Dark Dive by Andrew Mayne

Dark Dive by Andrew Mayne

Author:Andrew Mayne [Mayne, Andrew]
Language: eng
Format: epub
Published: 2024-03-12T00:00:00+00:00


CHAPTER 28

THE FLORIDA PROJECT

Skolnick Farm isn’t even in the middle of nowhere. It’s off to the side in some forgotten corner of nowhere.

Only one state road comes near it. There are a few scattered farms and forests in a region carved by irrigation canals.

It’s the part of Florida that feels like a video game background that keeps repeating until you have to check your odometer to make sure that you’re actually traveling forward in time and space and not stuck in a Groundhog Day loop.

“Imagine working out here every day,” I say to Hughes in the passenger seat.

“Imagine coming face-to-face with a dead body at any random moment or swimming with alligators,” he replies. “I think I could get used to farm life real quick.”

“Bullshit. One week in and you’d be adding AI to the tractors and trying to figure out a way to get bees to do your bidding or something equally weird.”

“Probably.”

“Find out anything else about the boys’ home?” I ask.

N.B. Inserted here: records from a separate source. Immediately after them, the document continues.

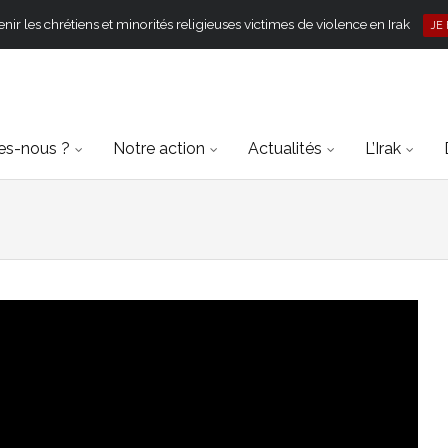
ir les chrétiens et minorités religieuses victimes de violence en Irak
JE
s-nous ?
Notre action
Actualités
L’Irak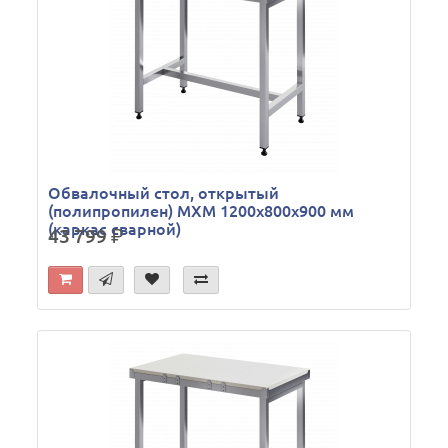
Обвалочный стол, открытый
(полипропилен) МХМ 1200х800х900 мм
(каркас сварной)
43 799
р.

“The newspapers were kind of thin on account of it being in the middle of nowhere. The Skolnicks were an old Florida farming family. When the last one died off in the 1940s, their attorney turned this into a home for orphaned boys. They were taught agricultural skills. That faded into a more traditional education in the 1950s and ’60s.”

“I guess people had a problem with using child labor in hazardous industries,” I reply.

“Something like that. At some point in the late 1970s, they started doing rehabilitation of young men in the juvenile justice system who didn’t have homes to go back to or had behavior issues. Then in the late 1980s, they shut down and redirected their wards to other state programs.”

“Any reason why?”

“Nothing specific. But it looks like they stopped getting state grants. It may not have been feasible. The home was owned and operated by a charitable trust. From land purchase records it looks like they sold off most of the surrounding farmland, including water rights, over several years. In one transaction, they sold several thousand acres for ten million dollars to a development company looking to build a planned city between the coast and Lake Okeechobee.”

I check the gas gauge when I see the first station in miles.

“Let’s pull in here. You want to grab some coffee while I pump?” I ask.

“Sure thing.”

I pull up to the pump and start filling the monstrous gas tank. On the side of the road with the gas station, there are clusters of trees emitting riotous birdsong. Across the road lies wide-open land that doesn’t look like it’s being cultivated for anything, but I’d be the last to know.

The gas tank is almost full when a tractor trailer rumbles by.

“Must be rush hour,” I say under my breath.

I love the solitude of open water; this kind of place unnerves me for some reason. I can’t tell if it’s the isolation of the farmland or the sporadic patches of natural landscape that feel like isolated islands separated by asphalt and man-made canals.